__EXERCISE DATA__.

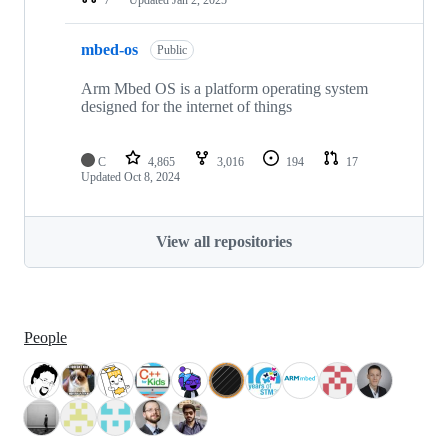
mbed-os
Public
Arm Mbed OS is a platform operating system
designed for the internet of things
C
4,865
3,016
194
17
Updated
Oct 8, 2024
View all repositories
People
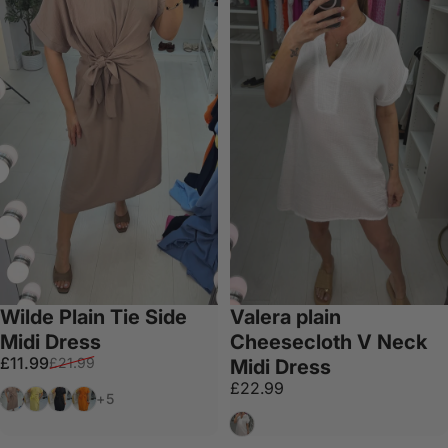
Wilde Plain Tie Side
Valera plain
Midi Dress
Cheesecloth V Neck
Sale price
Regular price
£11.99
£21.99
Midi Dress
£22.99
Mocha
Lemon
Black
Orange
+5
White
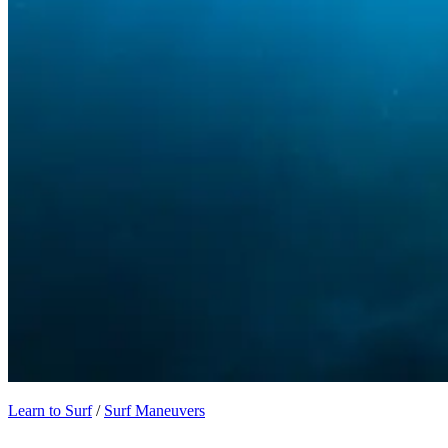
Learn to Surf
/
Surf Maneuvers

---

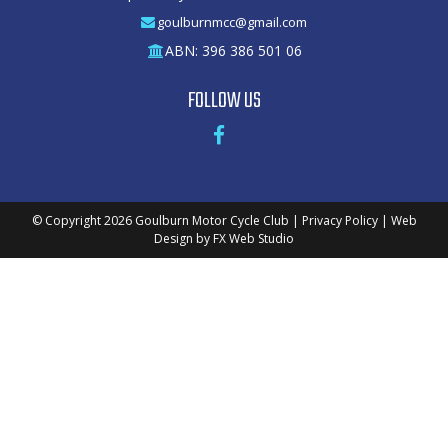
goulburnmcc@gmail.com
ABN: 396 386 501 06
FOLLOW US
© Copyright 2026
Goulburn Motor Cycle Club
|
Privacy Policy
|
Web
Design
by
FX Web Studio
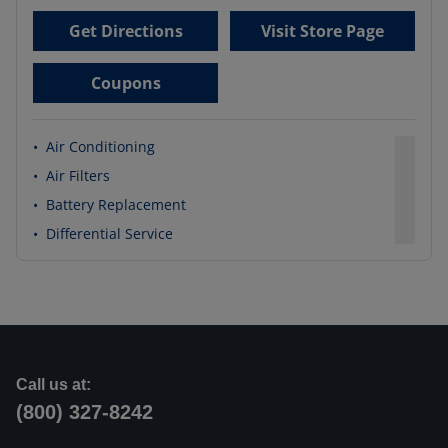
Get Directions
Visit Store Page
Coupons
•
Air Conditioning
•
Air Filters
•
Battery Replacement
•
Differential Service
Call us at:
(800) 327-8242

__ABOUT THIS TASK__. Go down the entries above from the line containing "Regular price" to the line containing "Surf Maneuvers" and write out each line exactly, leaving pictures out.

__EXERCISE SOLUTION__.
Regular price
£11.99
£21.99
Midi Dress
£22.99
Mocha
Lemon
Black
Orange
+5
White
Learn to Surf
/
Surf Maneuvers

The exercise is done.